**How to complete this task**
Please take the records that follow and repeat exactly the lines starting with the line with "ЗУМ-варіоптичні системи" and going on through the line with "двопроменезаломлення".

**Study material**
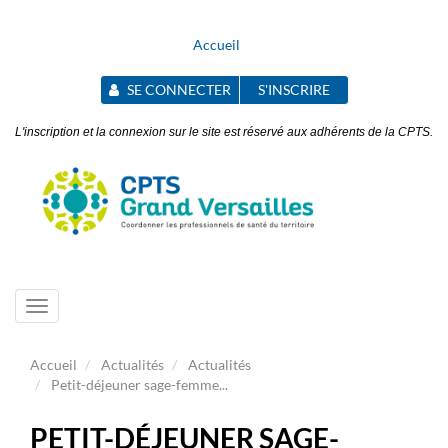
Accueil
SE CONNECTER
S'INSCRIRE
L'inscription et la connexion sur le site est réservé aux adhérents de la CPTS.
Toggle
navigation
Accueil
Actualités
Actualités
Petit-déjeuner sage-femme...
PETIT-DÉJEUNER SAGE-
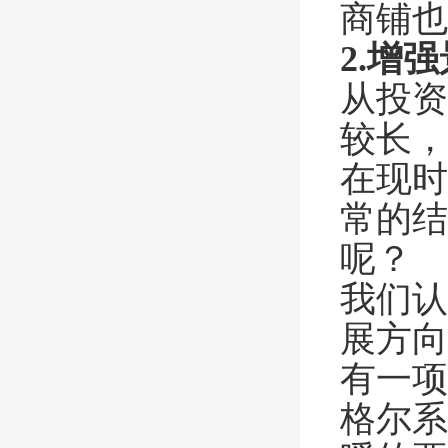
商铺也
2.增
从投资
较长，
在现时
常的结
呢？
我们认
展方向
有一项
格尔系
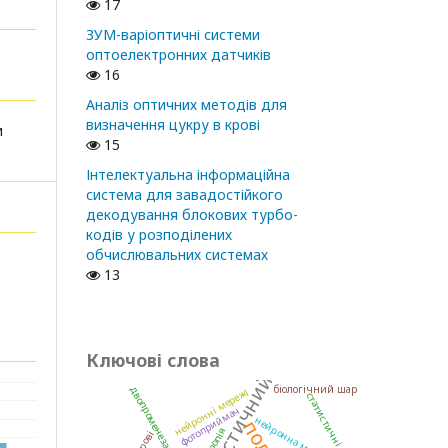
17
ЗУМ-варіоптичні системи
оптоелектронних датчиків
16
Аналіз оптичних методів для
визначення цукру в крові
и
15
Інтелектуальна інформаційна
система для завадостійкого
декодування блокових турбо-
кодів у розподілених
обчислювальних системах
13
Ключові слова
статистичний
біологічний шар
двопроменезаломлення
нейронні мережі
статистичні моменти
фотоприймач
нейронна мережа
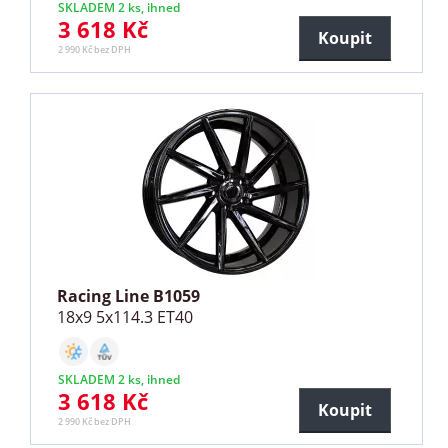
SKLADEM 2 ks, ihned
3 618 Kč
Koupit
2 990 Kč bez DPH
Racing Line B1059
18x9 5x114.3 ET40
SKLADEM 2 ks, ihned
3 618 Kč
Koupit
2 990 Kč bez DPH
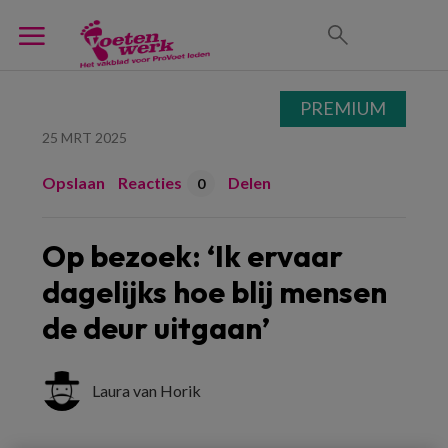
PREMIUM
25 MRT 2025
Opslaan
Reacties
Delen
0
Op bezoek: ‘Ik ervaar
dagelijks hoe blij mensen
de deur uitgaan’
Laura van Horik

**Problem solution**
ЗУМ-варіоптичні системи
оптоелектронних датчиків
16
Аналіз оптичних методів для
визначення цукру в крові
и
15
Інтелектуальна інформаційна
система для завадостійкого
декодування блокових турбо-
кодів у розподілених
обчислювальних системах
13
Ключові слова
статистичний
біологічний шар
двопроменезаломлення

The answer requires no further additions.